A little background on me – my name is Nicole Evans, I’m a woman with a disability, I have Osteogenesis Imperfecta, a genetic bone condition characterized by fragile bones that break easily. I have been using a wheelchair since elementary school.

Now, let’s get back to my 8th grade graduation ceremony. Picture this — A warm spring day in Southern California. It’s the late 1990s. The Americans with Disabilities Act is not even 10-years-old. There is an outdoor cement stage four feet off the ground that is only accessible via staircase (I think you can see where this is going). The graduating students sit in folding chairs on the ground level facing the stage. And behind the student body are the families that came to watch — including my mom, dad and grandparents!  

The students without mobility devices walk up the stairs, collect their diploma, walk across the stage, and back down another set of stairs, then return to their seat. But me? There’s no ramp, and I obviously can’t get up the stairs in my wheelchair. When my name is called, I roll my wheelchair to the side of the stage on the ground level, reach up for my diploma, and return back to my seating area.  

To put it mildly, my parents are…not happy. Frankly, they’re pissed. But let me be clear, they’re not mad at me! They’re mad at the system.  

A young Nicole sits between her baby brother and her father on a couch.

I don’t think this was in our societal lexicon at the time, however, please forgive me if it was — what we were dealing with was structural ableism — the physical inaccessibility that effectively denies entry and access for people with disabilities. These include barriers to physical structures such as buildings and public spaces, but also include barriers to infrastructures like mass transit systems, and other organizational systems that are needed for the operation of society.

Furthermore, autistic people report structural ableism in the forms of the high value placed on verbal communication by our society or a requirement such as a job interview, or the expectation that showing interest in another individual requires making eye contact. 

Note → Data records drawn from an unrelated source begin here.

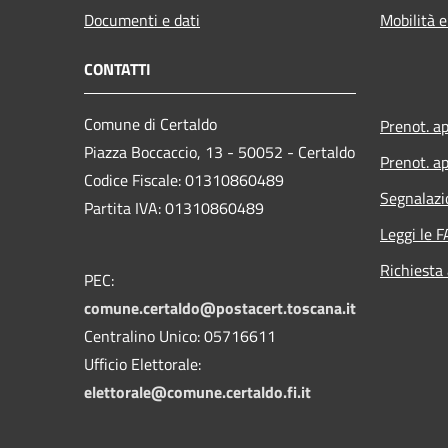
Documenti e dati
Mobilità e
CONTATTI
Comune di Certaldo
Prenot. a
Piazza Boccaccio, 13 - 50052 - Certaldo
Prenot. ap
Codice Fiscale: 01310860489
Segnalazi
Partita IVA: 01310860489
Leggi le 
Richiesta
PEC:
comune.certaldo@postacert.toscana.it
Centralino Unico: 05716611
Ufficio Elettorale:
elettorale@comune.certaldo.fi.it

Let’s back up for a sec — Our graduating class rehearsed the graduation proceedings the day prior. I knew that this was the way it was going to go down for me. But in all honesty, I didn’t yet understand that what was happening was not ok. To my young 13-year-old self, this was just how things were, and I hadn’t realized that my access needs were not being met. Again, this was the late 90s when the Americans with Disabilities Act hadn’t fully settled into the public consciousness, let alone in my orbit.  

The strong reaction my parents had to me not having an accessible graduation experience to receive a diploma that I earned — just like everyone else — and most importantly, the action steps that my parents took to ensure future access for me at school — was truly a defining moment in my life.

Watching my parents engage with the schools to solve this access issue taught me how to self-advocate. I learned that I have access requirements and that I have a right to that access. I deserve to take up space. 

I learned that a critical part of ensuring my participation and opening opportunities for myself was being able to articulate my access requirements. I learned to say what I need. The truth of the matter is that you can’t rely on institutions to guess and get it right. You must meet them halfway and help solve the equation.  

Now, I need to mention that, at times, I know that this can feel scary. I get it. I’ve had moments in my life where I was scared to speak up about my access requirements for fear of sounding difficult or squandering an opportunity. In moments like these, I am aware that when I speak about my access requirements, it will help the next person with access requirements get what they need faster and easier.  

Shifting to this perspective (a top character strength for me!) has helped me to reduce my anxiety and speak more confidently about access, because it takes the pressure off it being about me and focuses it to being about having greater access for all.

It is critical for organizations and institutions to also have a shift in perspective and recognize that it’s impossible for them to know and pre-determine every access need and requirement. It’s crucial for them to have an open-door policy where these access needs can be heard and solved, with the same goal of increasing access for us all. They must meet us halfway as well.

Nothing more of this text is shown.